In this work, we generalize the expression of an approximate delta function (ADF), which is a finite-order polynomial that holds identical integral properties to the Dirac delta function, particularly, when used in conjunction with a finite-order polynomial integrand over a finite domain. By focusing on one-dimensional configurations, we show that the use of generalized ADF polynomials can be effective at recovering and extending several high-order methods, including Taylor-based and nodal-based Discontinuous Galerkin methods, as well as the Correction Procedure via Reconstruction.
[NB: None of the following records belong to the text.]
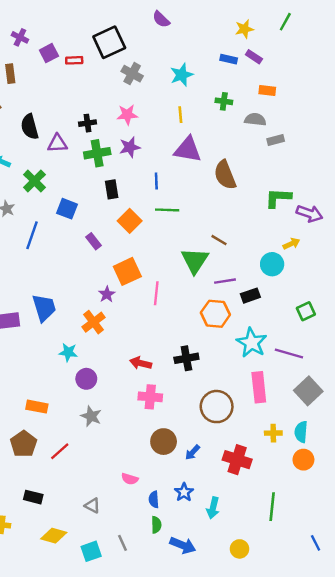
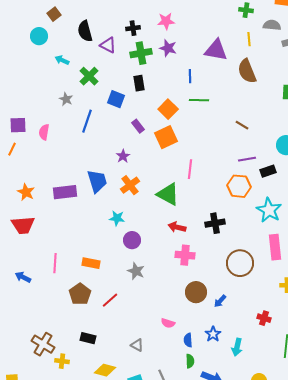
yellow line: (180, 115) -> (249, 39), moved
purple triangle: (57, 144) -> (108, 45), turned 30
purple star: (130, 147) -> (168, 48), turned 30
black rectangle: (112, 189) -> (139, 83), moved
green triangle: (195, 261) -> (168, 194), moved, turned -35
orange square: (127, 271) -> (166, 137), moved
purple star: (107, 294) -> (123, 156), moved
orange cross: (94, 322) -> (130, 185), moved
red cross: (237, 460) -> (264, 318), moved, size x0.6

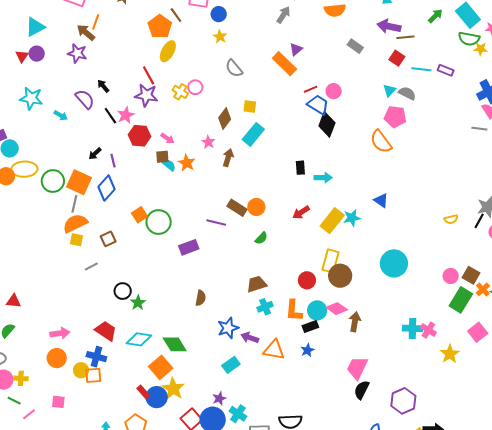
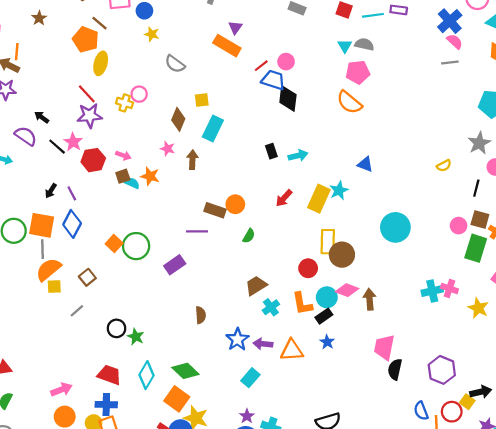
black line: (479, 221) -> (476, 188), moved
cyan diamond: (139, 339) -> (146, 375), turned -55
Based on the ADF concept, we then proceed to formulate a Point-value enhanced Finite Volume (PFV) method, which stores and updates the cell-averaged values inside each element as well as the unknown quantities and, if needed, their derivatives on nodal points. The sharing of nodal information with surrounding elements reduces the number of degrees of freedom compared to other compact methods at the same order. To ensure conservation, cell-averaged values are updated using an identical approach to that adopted in the finite volume method. Presently, the updating of nodal values and their derivatives is achieved through an ADF concept that leverages all of the elements within the domain of integration that share the same nodal point. The resulting scheme is shown to be very stable at successively increasing orders. Both accuracy and stability of the PFV method are verified using a Fourier analysis and through applications to two benchmark cases, namely, the linear wave and nonlinear Burgers' equations in one-dimensional space.